Wednesdays, 10/11, 10/25, 11/8, 11/29, and 12/13

Winter 2007
The Fool in the Frame: American Film Comedy
As Aristophanes and Shakespeare knew well, the clown is a fool and the fool is the wisest of us all. Laughter sometimes hurts because comedy's dramaturgical forms invite us to question cultural, political, and aesthetic norms, to experience anew habitual patterns of behavior and meaning. This course looks at the cultural questions "framed" by American film comedy since the early twentieth century when Charlie Chaplin emerged as America's first international film star. The profoundly humorous approach to twentieth-century culture we find in Chaplin's duck-walking Little Tramp, Depression-era screwball antics, and witty conundrums posed in the films of Preston Sturges, Billy Wilder, and Joel Cohen far surpasses a bit of clowning around. We will spend the winter laughing out loud while asking why--from aesthetic, political and historical perspectives--the rare vision of these cinematic clowns brings us just as close to tears.

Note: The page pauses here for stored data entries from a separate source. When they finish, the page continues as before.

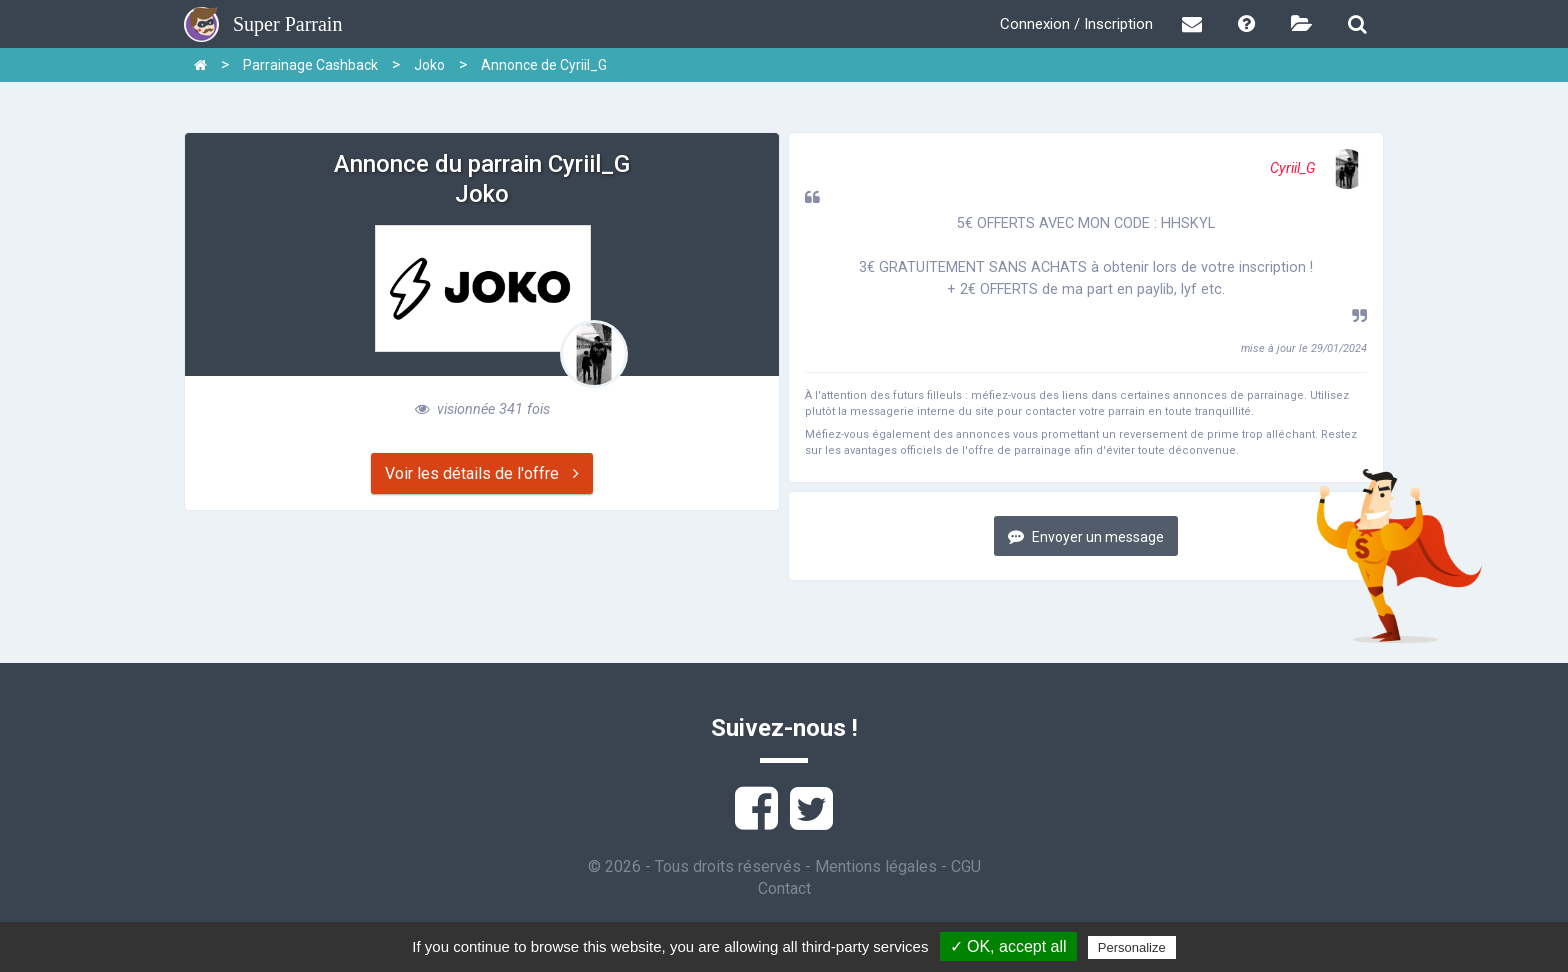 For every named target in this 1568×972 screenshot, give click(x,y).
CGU (966, 866)
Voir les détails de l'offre (482, 473)
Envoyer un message (1086, 536)
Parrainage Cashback (310, 65)
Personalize (1132, 947)
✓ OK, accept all (1008, 946)
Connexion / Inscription (1076, 24)
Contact (784, 888)
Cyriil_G (1318, 168)
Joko (429, 65)
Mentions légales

Jennifer M. Bean is Associate Professor of Cinema Studies and Comparative Literature at the University of Washington. She is co-editor of A Feminist Reader in Early Cinema and author of The Play in the Machine: Slapstick, Seriality and Cinematic Modernity. Bean serves in the leadership of the Society of Cinema and Media Studies and the Thanhouser Company Film Preservation enterprise.
Wednesdays, 1/17, 1/31, 2/14, 2/28, and 3/14

Spring 2007
Sacred Cities of Asia
Visually resplendent and architecturally captivating, sacred cities of Asia are rich in political, religious, and cultural history. Their spaces, iconography, and uses open windows into ways of thinking, believing, and feeling quite distinct from everyday Western life. This course will explore the architecture and cultures of five World Heritage sites from South to East Asia. In India, we will visit the holy Hindu city of Varanasi, where the spectacle of life, from birth to death, is ritually enacted on the banks of the River Ganges, and Madurai, the Tamil temple town whose annual rite witnesses the wedding of the goddess Meenakshi to Shiva. Three cities to the east ally temporal empires with divine powers. We will enter the Cambodian palace-temple of Angkor Wat, built to legitimize divine kings; tour the Forbidden City of Beijing, consecrating the Chinese emperor as the Son of Heaven; and visit Kyoto, the Japanese imperial capital arrayed in palaces, temples, and shrines.

Vikramaditya ("Vikram") Prakash is Associate Professor and Chair of the Department of Architecture at the University of Washington. He teaches non-Western architecture, modernism, and culture theory as well as studio classes. He is author of Chandigarh's Le Corbusier: The Struggle for Modernity in Postcolonial India and co-authored A Global History of Architecture.